Furthermore, if you have some sort of local symmetry like in gauge theory or in gravity, it turns out you can find gauge invariant expressions for psi and thus you do not have to use gauge dependent stuff like potentials.

Finally, it turns out, the one loop effective action can be expressed as integral ds/s psi(0,s). In this expression, all UV divergences show up only as divergences of the indefinite integral for s->0. The singularity can then very elegantly computed in a gauge invariant way using some recursive relation for psi.

on November 8, 2008 at 12:14 pmDmitryAs far as I understand, there are two approaches to QFT:

a) we can take a free relativistic particle, write the action for it and quantize it. That’s first quantization and that is how string is quantized (starting from the Nambu-Goto action).

b) we can start with a field from the very beginnin (second quantization).

Nice thing about (b) is that I can understand easily the effect of interactions, i.e., treat processes involving several particles, such as particle production in a strong external field, etc.

How does one deal with multiparticle processes in the first quantization?

Cheers

on November 8, 2008 at 5:59 pmMosheDmitry, when you first-quantize the relativistic particle, you generate solutions to the classical Klein-Gordon equation. With worldline fermions you could do the same for the Dirac equation, and presumably also for the Maxwell and linearized Einstein equations (though I would be interested in seeing a reference to the latter, since I am curious how gauge invariance is dealt with). In all those cases this is “fake quantization”, you solve some auxiliary Schrodinger equation for the purpose of finding classical solutions.

Interactions in this formalism come from including explicitly vertices, then building tree graphs from propagators and those vertices. Quantum corrections come when including loops, exactly as in string perturbation theory.

The main advantage for “second” (i.e. field) quantization (annoying counting scheme for quantizations notwithstanding) is that non-perturbative physics is accessible. Unfortunately this is not yet fully accessible in string theory.

on November 8, 2008 at 8:09 pmGiotisHi Moshe

BTW what is the current status of the second quantization of the string (i.e. string field theory)?

It still attracts the attention of the string community? It is argued that is the only hope for a consistent non-perturbative formulation of a background independent string theory. I have the impression though that after ADS/CFT, the interest for this field is declining. Am i right?

BR

on November 8, 2008 at 10:33 pmMosheHi Giotis, there is a constant interest in open string field theory, which in my eyes is similar in many ways to second quantized gauge theory (on a fixed manifold). As far as I know, not much is going on in the closed string field theory front, but maybe I am wrong.

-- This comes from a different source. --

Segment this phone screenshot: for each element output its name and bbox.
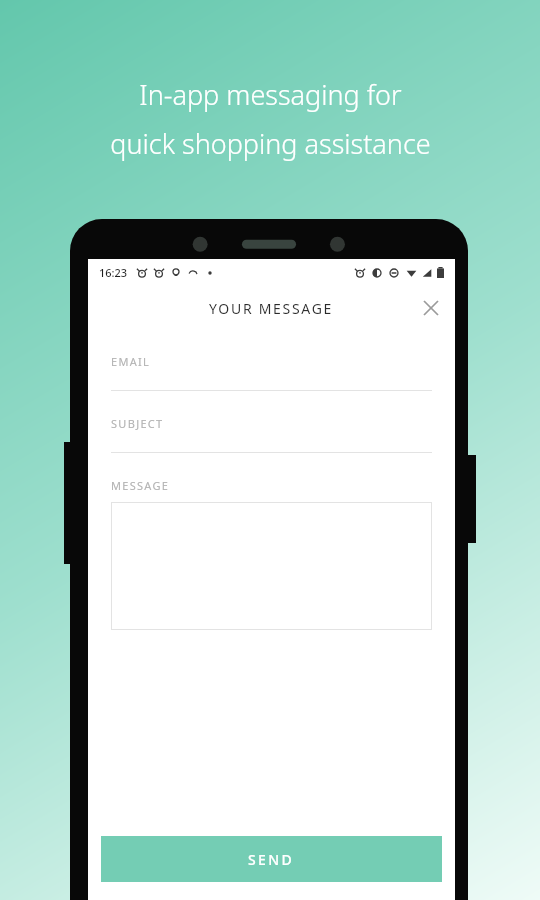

My personal opinion, for what its worth, is that this is the wrong way to go, the approach is too tied to perturbation theory (and as a result, among other things, it is not background independent). This opinion only gets stronger with each example of fully non-perturbative (and background independent) formulation of string theory, like ads/cft, matrix theory, etc. etc., in all of them closed SFT seems to miss the interesting physics.

on November 17, 2008 at 4:21 pmLionelI hope I haven’t missed all the interesting discussion here, or maybe I should wait for the “second pass”.

In any case, the degrees of freedom in matrix models (probably “old” matrix models) allow for the description of a variable number of fundamental perturbation objects, already at the classical level (in the form of block-diagonal sectors). Is this an example of a system with particle-like excitations that doesn’t follow the first/second quantization pattern, or does the fact that the system have a classical description in terms of infinite-dimensional matrices hint at a hidden first quantization?